Web Crypto API Algorithms Reference

All Web Crypto SubtleCrypto algorithm names with operation support matrix.

Reference for Web Crypto API (SubtleCrypto) algorithm identifiers — RSA, ECDSA, AES, HMAC, SHA, PBKDF2 — with the operations each supports: sign, verify, encrypt, digest, deriveBits and wrapKey. It runs free in your browser on Gera Tools, with nothing uploaded.

Last updated Source: Gera Tools

What is the Web Crypto API?

The Web Crypto API exposes cryptographic primitives in browsers and other JavaScript runtimes through crypto.subtle (a SubtleCrypto object). It supports hashing, signing, verification, encryption, key derivation and key wrapping using named algorithms with typed parameters.

Web Crypto API algorithm identifiers

The crypto.subtle interface takes a named algorithm for every operation, and each algorithm only supports certain operations. This reference lists the SubtleCrypto algorithm identifiers with a support matrix across sign, verify, encrypt, decrypt, digest, derive and wrap, plus a live filter.

How it works

Every SubtleCrypto call names an algorithm and supplies its parameters:

const sig = await crypto.subtle.sign(
  { name: "ECDSA", hash: "SHA-256" },
  privateKey,
  data
);

const ct = await crypto.subtle.encrypt(
  { name: "AES-GCM", iv },
  key,
  plaintext
);

An algorithm only works for the operations it supports — AES-GCM does encrypt/decrypt/wrapKey/unwrapKey but not sign; ECDSA does sign/verify but not encrypt. The matrix below maps each name to its valid operations.

Choosing the right algorithm for your task

The most common source of confusion with the Web Crypto API is picking an algorithm that does not support the operation you need. Here is a practical starting point for the most frequent use cases:

Symmetric encryption: Use AES-GCM. It is an authenticated encryption scheme — it encrypts the data and produces an authentication tag that detects tampering, so you do not need a separate HMAC. The iv (initialisation vector) must be unique for every encryption under the same key; 12 bytes generated with crypto.getRandomValues is the recommended practice. AES-CBC is available but requires you to add authentication separately, which is error-prone.

Asymmetric encryption: Use RSA-OAEP with at least a 2048-bit modulus length and SHA-256 as the hash. RSA-OAEP is the modern, secure padding mode; RSA-PKCS1-v1_5 encryption is legacy and should not be used in new code.

Digital signatures: ECDSA (Elliptic Curve DSA) with P-256 and SHA-256 is the modern recommendation — compact keys and signatures, widely supported, fast. RSA-PSS is a strong alternative if RSA keys are required. RSASSA-PKCS1-v1_5 (the older RSA signature scheme) is still supported but RSA-PSS is preferred for new systems.

Message authentication: HMAC with SHA-256 is the standard choice for symmetric message authentication — verifying that a message came from a known sender and was not modified. It is faster than asymmetric signing for high-volume scenarios.

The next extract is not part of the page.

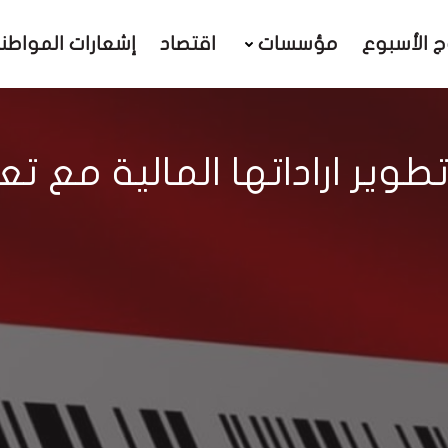
ج الأسبوع
مؤسسات
اقتصاد
إشعارات المواطن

Password-based key derivation: PBKDF2 derives a cryptographic key from a password with a salt and an iteration count. Use a high iteration count (at minimum tens of thousands; more is better for offline-attack resistance) and a 16-byte random salt per password. HKDF is for deriving one or more keys from an existing high-entropy secret, not from a user-supplied password.

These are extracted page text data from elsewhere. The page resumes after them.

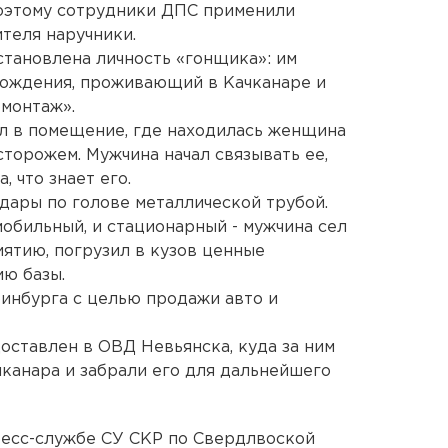
Поэтому сотрудники ДПС применили
теля наручники.
тановлена личность «гонщика»: им
 рождения, проживающий в Качканаре и
монтаж».
ел в помещение, где находилась женщина
сторожем. Мужчина начал связывать ее,
, что знает его.
удары по голове металлической трубой.
мобильный, и стационарный - мужчина сел
ятию, погрузил в кузов ценные
ю базы.
инбурга с целью продажи авто и
ставлен в ОВД Невьянска, куда за ним
канара и забрали его для дальнейшего
ресс-службе СУ СКР по Свердлвоской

Hashing: Use crypto.subtle.digest with "SHA-256", "SHA-384", or "SHA-512". These are exposed via the digest operation, not via sign. SHA-1 is still technically available via digest but must not be used where collision resistance matters.

Key import and export

Before using an algorithm, you often need to import a key — for example, from a base64-encoded server public key, a PEM, or raw bytes. crypto.subtle.importKey takes a format ("raw", "pkcs8", "spki", "jwk"), the key material, the algorithm object, an extractable flag, and a keyUsages array that must exactly match the operations you intend to call. A mismatch in keyUsages — for example, importing with ["encrypt"] but calling wrapKey — will throw a DOMException.

Tips and notes

  • Prefer AES-GCM (authenticated) over AES-CBC for new code, with a unique IV.
  • PBKDF2/HKDF/ECDH produce key material via deriveBits/deriveKey only — they cannot be used directly with encrypt or sign.
  • Hash names (SHA-256, SHA-384, SHA-512) are used with digest and as the hash parameter inside signing/derivation algorithm objects.
  • SHA-1 is supported for digest only and must not be used for signatures or HMAC in new systems.
  • All SubtleCrypto methods return Promises and the data parameters expect ArrayBuffer or TypedArray, not strings. Convert with TextEncoder / TextDecoder as needed.